Without the pictures, return each record as it appears.
※
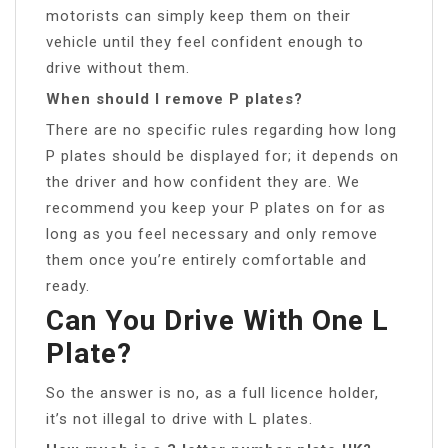
motorists can simply keep them on their
vehicle until they feel confident enough to
drive without them.
When should I remove P plates?
There are no specific rules regarding how long
P plates should be displayed for; it depends on
the driver and how confident they are. We
recommend you keep your P plates on for as
long as you feel necessary and only remove
them once you’re entirely comfortable and
ready.
Can You Drive With One L
Plate?
So the answer is no, as a full licence holder,
it’s not illegal to drive with L plates.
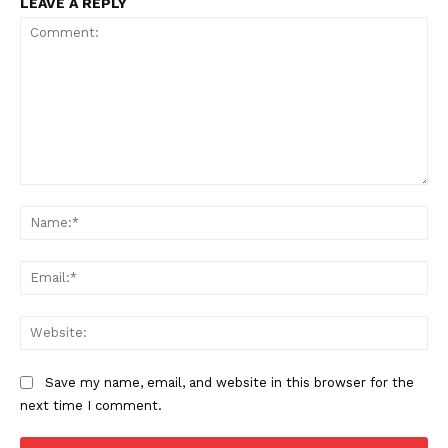
LEAVE A REPLY
Comment:
Na
Ema
Web
Save my name, email, and website in this browser for the
next time I comment.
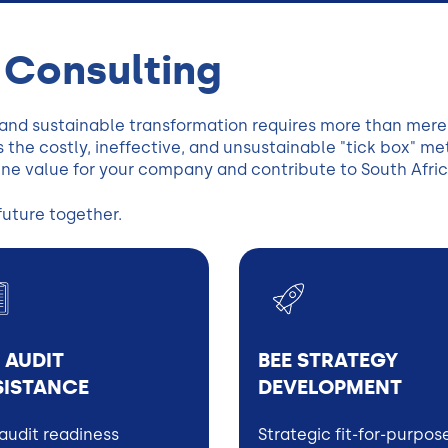
 Consulting
 and sustainable transformation requires more than me
 the costly, ineffective, and unsustainable "tick box" m
ine value for your company and contribute to South Afric
future together.
 AUDIT
BEE STRATEGY
SISTANCE
DEVELOPMENT
audit readiness
Strategic fit-for-purpos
※
* Response to the exercise
motorists can simply keep them on their
vehicle until they feel confident enough to
drive without them.
When should I remove P plates?
There are no specific rules regarding how long
P plates should be displayed for; it depends on
the driver and how confident they are. We
recommend you keep your P plates on for as
long as you feel necessary and only remove
them once you’re entirely comfortable and
ready.
Can You Drive With One L
Plate?
So the answer is no, as a full licence holder,
it’s not illegal to drive with L plates.
LEAVE A REPLY
Comment:
Na
Ema
Web
Save my name, email, and website in this browser for the
next time I comment.
 Consulting
 and sustainable transformation requires more than me
 the costly, ineffective, and unsustainable "tick box" m
ine value for your company and contribute to South Afric
future together.
 AUDIT
BEE STRATEGY
SISTANCE
DEVELOPMENT
audit readiness
Strategic fit-for-purpos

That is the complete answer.